Looking back, Ann can now identify the day she first became aware of the symptoms of idiopathic pulmonary fibrosis (IPF), a devastating yet poorly understood respiratory disease. It was 2004 and she was at a funeral, desperately sucking on mints to try to silence a persistent dry cough. “With hindsight, that was the first time I could really pin things down,” she recalls.

Despite this red flag symptom, it would be another 10 years, a series of missed opportunities and a flare-up serious enough to require admission to hospital before Ann was finally diagnosed with IPF; a relentless condition which causes progressive scarring of the lungs, leading to breathlessness, and ultimately to respiratory failure.

After a particularly debilitating episode of fatigue and breathlessness, her doctor suggested a CT scan and Ann, who approaches life and death with extraordinary directness, asked: “Are you looking for something sinister?” Initially, she and husband Peter were relieved when the medic reassured them: “I would stake my professional reputation on the fact you do not have cancer. I think you have pulmonary fibrosis.”

“We both went, ‘OK,’ and came away without asking anything more. We didn’t look on it with any seriousness,” she recalls. “This is a common reaction,” says Toby Maher a consultant respiratory physician at the Royal Brompton Hospital in London, and a senior lecturer at the UK’s National Heart and Lung Institute — “but it does not reflect the reality of IPF.”

“It’s a disease that behaves much like cancer in terms of killing people quickly, but if a doctor suspects cancer everybody swings into action. There is a lot of priority placed on achieving a diagnosis. Sadly, that doesn’t happen with IPF,” he says. One study found that in 55% of cases patients waited more than a year for a diagnosis.1

“The challenge for family doctors is that there are several reasons why older people get breathless, mainly COPD [chronic obstructive pulmonary disease] and cardiac disease, which are both much more common than IPF. Doctors think of the most common causes first.” But Dr Maher says: 

Patients often have changes to their fingernails, or crackling sounds in their lungs. If doctors are looking for IPF, the clues are often there, even at an early stage.

When the results of Ann’s scan came through, her doctor called to explain: “They are not good, but I am not very good at reading them, so I am going to show them to a colleague.” It was 6pm on a Friday evening when he called back to deliver a bleak prognosis: “You definitely have pulmonary fibrosis. There is no treatment, you can just have oxygen.”

This was not actually true, as there are physical therapies and disease management options that not only improve quality of life, but may stall progression of the disease.

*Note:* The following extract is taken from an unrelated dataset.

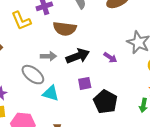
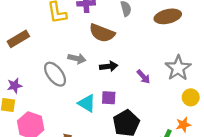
black arrow: (78, 56) -> (109, 66), size x0.7
cyan triangle: (51, 93) -> (87, 103), moved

However, Ann was offered no hope, and no further information. “I looked it up on the internet, and thought: ‘Hmmm’. It was devastating,” she says.

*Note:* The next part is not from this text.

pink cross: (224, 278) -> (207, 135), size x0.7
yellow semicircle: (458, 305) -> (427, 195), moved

Idiopathic pulmonary fibrosis is thought to affect around 210,000 people in the United States and European Union,2,3 although challenges around diagnosis mean the real figure is probably much higher.4 Unlike lung cancer, where there is a chance of a cure, there is none for IPF. A lung transplant is the only hope, but as most patients are in their sixties when they are diagnosed,5 the chances of being offered a donor organ are vanishingly small.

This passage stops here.